Source : Yves Mathieu, Institut Français du Pétrole, 2008
Incidentallly, this water injection technique makes things even more difficult to extrapolate production from the observation of production facilities: in the case of “pure” oil coming out, an external observer (or industrial spy !) can more or less easily deduct the volume produced by observing the size of the pipes, pumps, etc. But when water is injected, it is also necessary to have the ratio of oil on water, that can be anywhere between several ten % and several %, and there is no obvious way to deduct that ratio from the size of the infrastructure.
- Then comes the terminal decline, after which the well is closed. As for a mining company, it happens that the oil company is asked to restore the site to its initial conditions. When the production well is closed, from 2% to 80% of the initial oil in place has been extracted. The rest is too tightly sticking to the reservoir rock (too little pores, poor permeability, oil too heavy, etc) to enable extraction in acceptable economic conditions, or even without using more energy for production than the energy enclosed in the oil extracted.
Recovery ratio witnessed or forecasted (vertical axis) for 3300 oilfields, depending on the amount of oil initially in place (horizontal axis, billion barrels). 1 barrel = 159 litres.

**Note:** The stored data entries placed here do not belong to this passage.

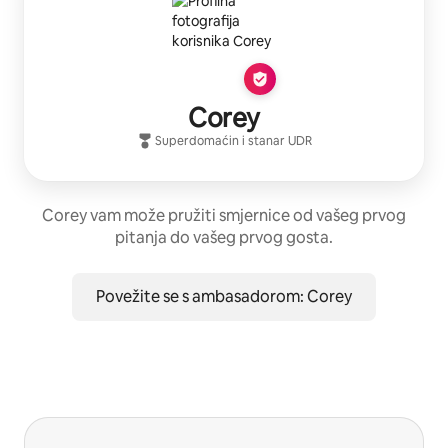
Corey
Superdomaćin
i stanar
UDR
Corey vam može pružiti smjernice od vašeg prvog
pitanja do vašeg prvog gosta.
Povežite se s ambasadorom: Corey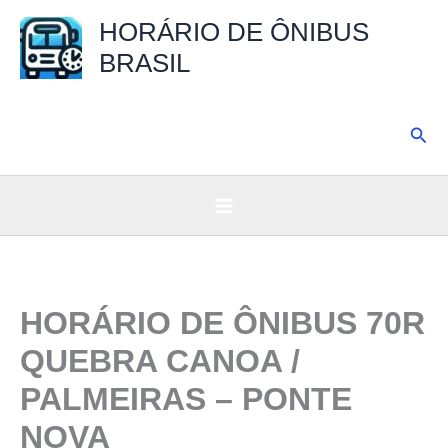
Ir
HORÁRIO DE ÔNIBUS
para
BRASIL
o
conteúdo
Pesq
HORÁRIO DE ÔNIBUS 70R
QUEBRA CANOA /
PALMEIRAS – PONTE
NOVA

A linear regression shows that this ratio increases – on average – with field size, which suggests that the fraction of oil that will be recovered from future discoveries will be lower than what it will be for older ones (because the average size of the field discovered decreases with time).
Source : Jean Laherrère, Petroconsultants, 1997
For the world as a whole, it is obvious that the extraction ratio of the initial oil in place conditions the utimate reserves, and therefore the date and height of the production peak.

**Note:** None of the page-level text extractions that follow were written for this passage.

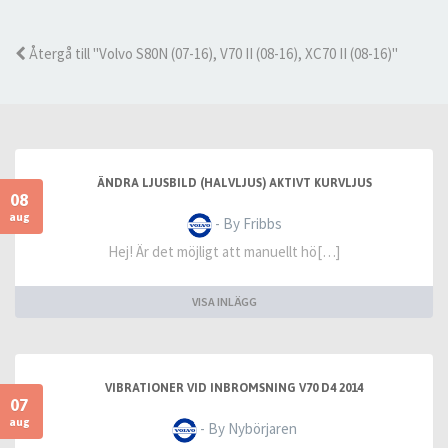
Återgå till "Volvo S80N (07-16), V70 II (08-16), XC70 II (08-16)"
ÄNDRA LJUSBILD (HALVLJUS) AKTIVT KURVLJUS
08
aug
- By Fribbs
Hej! Är det möjligt att manuellt hö[…]
VISA INLÄGG
VIBRATIONER VID INBROMSNING V70 D4 2014
07
aug
- By Nybörjaren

If we summarize, operating a field means:
- managing a programme that lasts a decade to a century,
- technique, economics, political negociations, and even urban and infrastructure planning
- dealing with hundreds of millions to billions of dollars (an offshore unit can cost 2 to 3 times more than a nuclear power plant),
- accepting a decline as a normal part of the life of the field.
Synthetic view of the life of a typical field, the origin corresponding to the initial demand for the exploration license.
The world oil production being a pile of field productions, it will follow more or less the same profile. As for a single field, the world has an initial endowment of oil which has been given once and for all, and then production necessarily goes through a maximum then a decline. A secondary maximum (or even 2 or 3) do not contradict that conclusion.
Source : Pierre-René Bauquis, Total Professeurs associés, 2008
And again, exploring and producing… just to keep the world oil production constant
During most of the production stage of an field, it will then provide oil… in decreasing amounts. Something obvious then comes to mind: in order for an oil company just to maintain a constant production level, it must constantly develop new oilfields, and that is true for the world as a whole. This explains why, without a constant flow of new investments, production decline almost immediately. And it is even not true to deduct that evergrowing investments will allow an evergrowing production !
Once the oil is brought to the surface, it is then transported… towards a refinery (actually oil producers have only one category of clients: refineries ! These are often operated by distinct subsidiaries of oil companies). It will be transformed into refined products, that will be used… and destroyed at the same time (even most of the plastic), then contributing to putting back in the atmosphere, at an accelerated pace, CO2 that had been taken there hundreds of million years before.